QoS in Quincy: Comparison of mClock and WPQ schedulers with background operations - Part 2

Aishwarya Mathuria

Introduction

This blog is a follow up blog to ‘Comparison of WPQ and mClock Schedulers with Background and Recovery operations - Part 1’. The blog explains a comparison study done between the Weighted Priority Queue and mClock Scheduler with regard to background scrub operations. The goal of this study is to observe the effect of background operations on client operations and to see which mClock and Ceph parameters we can tune to achieve better overall performance. The study involved running background scrub operations in parallel with client operations and summarizing these results.

Overview

This study aimed to answer the following questions:

  • How do the default mClock profiles handle scrub operations in comparison to WPQ?
  • What parameters can we fine-tune to increase or decrease the time taken for scrubbing?
  • How are client operations affected when scrub and client operations run in parallel?
  • How are client and recovery operations affected when scrub, recovery and client operations run in parallel?
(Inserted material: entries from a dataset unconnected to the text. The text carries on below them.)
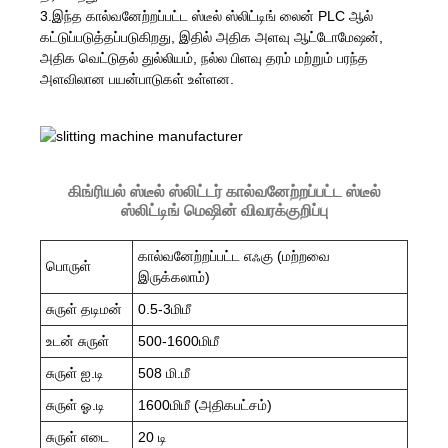
3.இந்த கால்வனேற்றப்பட்ட ஸ்டீல் ஸ்லிட்டிங் லைன் PLC ஆல்
கட்டுப்படுத்தப்படுகிறது, இதில் அதிக அளவு ஆட்டோமேஷன்,
அதிக வெட்டுதல் துல்லியம், நல்ல பிளவு தரம் மற்றும் பரந்த
அளவிலான பயன்பாடுகள் உள்ளன.
கிங்ரியல் ஸ்டீல் ஸ்லிட்டர் கால்வனேற்றப்பட்ட ஸ்டீல்
ஸ்லிட்டிங் மெஷின் விவரக்குறிப்பு
கால்வனேற்றப்பட்ட எஃகு (மற்றவை
பொருள்
இருக்கலாம்)
சுருள் தடிமன்
0.5-3மிமீ
உடன் சுருள்
500-1600மிமீ
சுருள் ஐ.டி
508 மி.மீ
சுருள் ஓ.டி
1600மிமீ (அதிகபட்சம்)
சுருள் எடை
20 டி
We have run the following tests against all mClock profiles and WPQ:

  • Client and scrub operations running in parallel on separate pools
  • Client, scrub and recovery operations running in parallel on separate pools

We have used the following metrics to compare our results:

  • External client
    • Average Throughput (IOPS)
    • Average and percentile latency
  • Background Scrub
    • Average scrub throughput (MiB/s)
    • Scrub Duration (s)
  • Background Recovery
    • Average recovery throughput
    • Number of misplaced objects recovered per second

Test Environment

A single node with the following configuration was used for the tests:

  • Software Configuration: CentOS Stream release 8 Linux Kernel 5.9.1-1.el8.elrepo.x86_64
  • CPU: 2 x Intel(R) Xeon(R) Platinum 8276M CPU @ 2.20GHz
  • nproc: 40
  • System Memory: 64 GiB
  • Tuned-adm Profile: network-latency
  • CephVer: ceph version 17.2.0-176-g6551f450487 (6551f450487afe6c3f7bdd7a7c9c891e447045ed) quincy (stable)
  • Storage: Intel® NVMe SSD DC P4510 Series (SSDPE2KX080T8)

All the Ceph pools were configured with a replication factor of 3. A total of 4 OSDs were configured on the node for the tests.

Test Methodology

We used the CBT testing framework to run the tests mentioned above. We added 2 new tests to CBT:

  1. To run scrub and client operations in parallel
  2. To run scrub, recovery and client options in parallel

These tests were first run with osd_op_queue set to WPQ in order to establish a benchmark which we could use to compare the mClock test results against. We then ran the test with the osd_op_queue set to mClock scheduler. There were 3 repeatability runs carried out with WPQ and mClock each, and we compared the average of these results to avoid any outliers.

Establish Baseline Client Throughput (IOPS)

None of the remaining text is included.